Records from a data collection

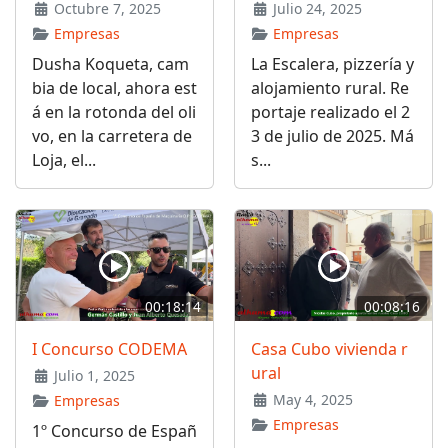
Octubre 7, 2025
Julio 24, 2025
Empresas
Empresas
Dusha Koqueta, cam
La Escalera, pizzería y
bia de local, ahora est
alojamiento rural. Re
á en la rotonda del oli
portaje realizado el 2
vo, en la carretera de
3 de julio de 2025. Má
Loja, el...
s...
00:18:14
00:08:16
I Concurso CODEMA
Casa Cubo vivienda r
ural
Julio 1, 2025
May 4, 2025
Empresas
Empresas
1º Concurso de Españ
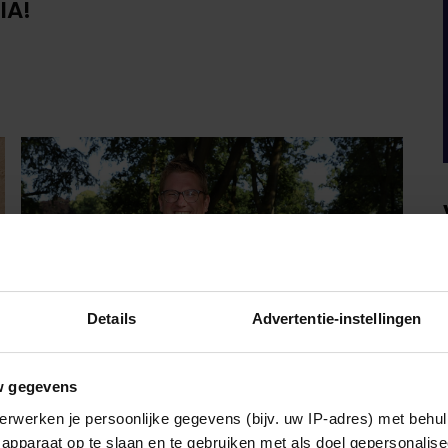
IA!
Details
Advertentie-instellingen
w gegevens
erwerken je persoonlijke gegevens (bijv. uw IP-adres) met behul
PARTY
apparaat op te slaan en te gebruiken met als doel gepersonalise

TASK TO COMPLETE
Your copy must hold exactly the lines from the one with "I Concurso CODEMA" to the end of the records above, both included, and no pictures.

YOUR SOLUTION
I Concurso CODEMA
Casa Cubo vivienda r
ural
Julio 1, 2025
May 4, 2025
Empresas
Empresas
1º Concurso de Españ
IA!
Details
Advertentie-instellingen
w gegevens
erwerken je persoonlijke gegevens (bijv. uw IP-adres) met behul
PARTY
apparaat op te slaan en te gebruiken met als doel gepersonalise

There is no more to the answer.